● SUPPLIED MATERIAL
※

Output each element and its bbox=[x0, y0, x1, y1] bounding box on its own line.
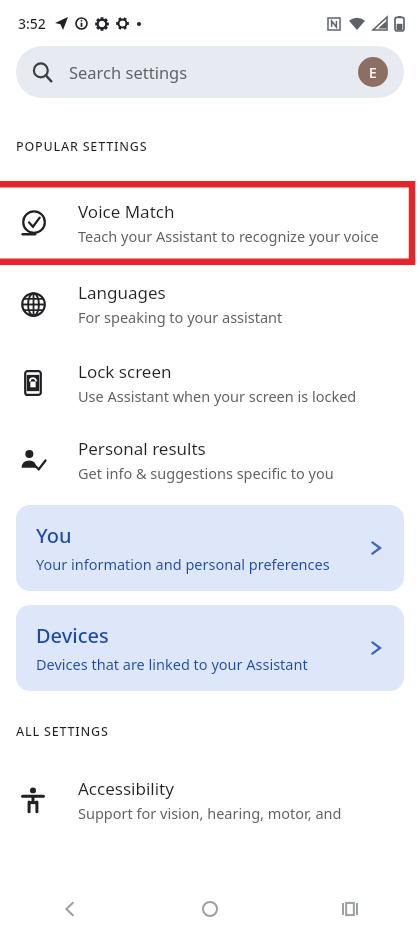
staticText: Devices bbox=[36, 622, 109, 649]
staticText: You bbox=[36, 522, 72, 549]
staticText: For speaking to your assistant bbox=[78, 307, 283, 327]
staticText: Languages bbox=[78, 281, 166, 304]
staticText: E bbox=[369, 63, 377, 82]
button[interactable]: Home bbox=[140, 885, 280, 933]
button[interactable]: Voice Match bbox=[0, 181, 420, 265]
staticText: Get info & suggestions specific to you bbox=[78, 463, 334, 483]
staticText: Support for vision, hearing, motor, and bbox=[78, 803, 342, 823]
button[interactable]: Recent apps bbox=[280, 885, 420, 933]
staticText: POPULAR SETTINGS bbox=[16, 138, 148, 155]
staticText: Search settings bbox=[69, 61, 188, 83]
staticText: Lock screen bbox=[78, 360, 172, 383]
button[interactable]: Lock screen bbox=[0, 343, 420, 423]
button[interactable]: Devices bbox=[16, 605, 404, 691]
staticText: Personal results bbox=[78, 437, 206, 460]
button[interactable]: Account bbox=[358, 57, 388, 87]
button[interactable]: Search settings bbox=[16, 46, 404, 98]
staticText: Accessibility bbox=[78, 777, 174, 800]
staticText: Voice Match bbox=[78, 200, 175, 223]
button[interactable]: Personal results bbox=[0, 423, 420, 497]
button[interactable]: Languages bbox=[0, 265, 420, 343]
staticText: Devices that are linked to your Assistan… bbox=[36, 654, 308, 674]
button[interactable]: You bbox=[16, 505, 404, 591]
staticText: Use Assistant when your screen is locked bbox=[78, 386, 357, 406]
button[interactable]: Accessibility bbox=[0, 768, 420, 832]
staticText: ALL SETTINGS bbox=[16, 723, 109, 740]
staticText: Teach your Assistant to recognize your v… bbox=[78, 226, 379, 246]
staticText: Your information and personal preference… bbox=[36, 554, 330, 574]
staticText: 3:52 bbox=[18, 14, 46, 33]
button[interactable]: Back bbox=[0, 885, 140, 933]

※

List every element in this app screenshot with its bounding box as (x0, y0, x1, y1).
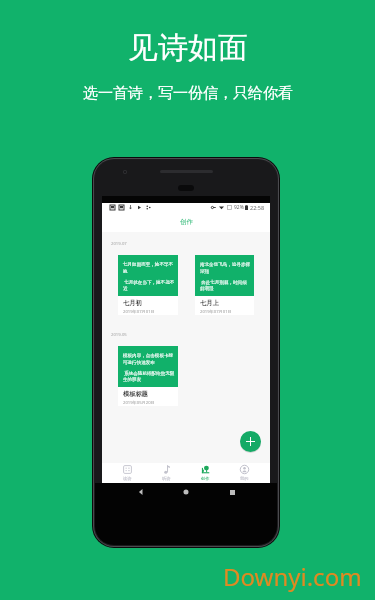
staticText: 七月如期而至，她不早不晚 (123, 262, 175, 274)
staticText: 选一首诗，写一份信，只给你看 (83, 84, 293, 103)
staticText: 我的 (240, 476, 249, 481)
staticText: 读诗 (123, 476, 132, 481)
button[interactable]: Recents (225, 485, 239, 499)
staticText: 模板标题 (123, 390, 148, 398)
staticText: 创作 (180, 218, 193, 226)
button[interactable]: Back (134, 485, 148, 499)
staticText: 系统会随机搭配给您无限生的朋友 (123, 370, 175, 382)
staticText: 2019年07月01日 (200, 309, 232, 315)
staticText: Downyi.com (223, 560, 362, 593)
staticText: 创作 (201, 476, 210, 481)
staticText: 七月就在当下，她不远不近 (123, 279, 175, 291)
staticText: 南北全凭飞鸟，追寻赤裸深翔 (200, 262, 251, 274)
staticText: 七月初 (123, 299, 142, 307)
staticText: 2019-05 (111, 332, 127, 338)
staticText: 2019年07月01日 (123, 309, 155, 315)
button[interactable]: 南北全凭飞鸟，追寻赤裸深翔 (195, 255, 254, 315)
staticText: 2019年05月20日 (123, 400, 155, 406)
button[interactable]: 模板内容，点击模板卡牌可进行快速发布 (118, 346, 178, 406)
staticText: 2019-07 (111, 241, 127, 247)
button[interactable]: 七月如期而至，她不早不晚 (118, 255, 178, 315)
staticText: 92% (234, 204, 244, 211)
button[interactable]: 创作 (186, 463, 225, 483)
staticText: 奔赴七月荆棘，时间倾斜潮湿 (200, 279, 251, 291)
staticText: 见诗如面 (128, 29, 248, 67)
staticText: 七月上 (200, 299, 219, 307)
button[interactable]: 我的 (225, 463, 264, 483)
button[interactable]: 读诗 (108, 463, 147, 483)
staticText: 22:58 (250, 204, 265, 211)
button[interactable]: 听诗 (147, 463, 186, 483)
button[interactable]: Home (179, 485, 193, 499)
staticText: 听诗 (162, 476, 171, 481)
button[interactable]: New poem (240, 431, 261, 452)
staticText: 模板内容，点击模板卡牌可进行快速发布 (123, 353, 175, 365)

※

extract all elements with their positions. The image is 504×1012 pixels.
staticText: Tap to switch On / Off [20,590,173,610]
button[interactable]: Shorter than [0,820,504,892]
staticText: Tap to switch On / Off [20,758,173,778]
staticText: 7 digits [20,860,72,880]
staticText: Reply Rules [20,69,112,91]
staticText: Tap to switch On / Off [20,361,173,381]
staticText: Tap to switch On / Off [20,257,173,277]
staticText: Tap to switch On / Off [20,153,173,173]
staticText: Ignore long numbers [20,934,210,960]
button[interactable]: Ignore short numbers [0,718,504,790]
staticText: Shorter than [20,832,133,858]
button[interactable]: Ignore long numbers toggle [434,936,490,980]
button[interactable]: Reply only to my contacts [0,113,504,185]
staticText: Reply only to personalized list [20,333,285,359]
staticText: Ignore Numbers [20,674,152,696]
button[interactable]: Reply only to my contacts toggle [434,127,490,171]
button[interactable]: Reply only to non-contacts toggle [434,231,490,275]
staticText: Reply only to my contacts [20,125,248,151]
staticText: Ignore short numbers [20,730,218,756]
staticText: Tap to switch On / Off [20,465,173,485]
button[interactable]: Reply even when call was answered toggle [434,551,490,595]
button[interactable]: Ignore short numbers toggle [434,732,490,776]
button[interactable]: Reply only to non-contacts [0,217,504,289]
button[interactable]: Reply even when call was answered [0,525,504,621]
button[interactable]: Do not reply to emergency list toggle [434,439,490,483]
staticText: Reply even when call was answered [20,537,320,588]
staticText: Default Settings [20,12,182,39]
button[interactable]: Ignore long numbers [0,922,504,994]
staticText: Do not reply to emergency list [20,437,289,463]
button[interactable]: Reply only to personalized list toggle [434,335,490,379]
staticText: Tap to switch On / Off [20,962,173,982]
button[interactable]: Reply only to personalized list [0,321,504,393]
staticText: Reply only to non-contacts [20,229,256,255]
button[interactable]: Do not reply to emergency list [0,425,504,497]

※

Which lines of the data include the word "switch"? Copy each one.

staticText: Tap to switch On / Off [20,590,173,610]
staticText: Tap to switch On / Off [20,758,173,778]
staticText: Tap to switch On / Off [20,361,173,381]
staticText: Tap to switch On / Off [20,257,173,277]
staticText: Tap to switch On / Off [20,153,173,173]
staticText: Tap to switch On / Off [20,465,173,485]
staticText: Tap to switch On / Off [20,962,173,982]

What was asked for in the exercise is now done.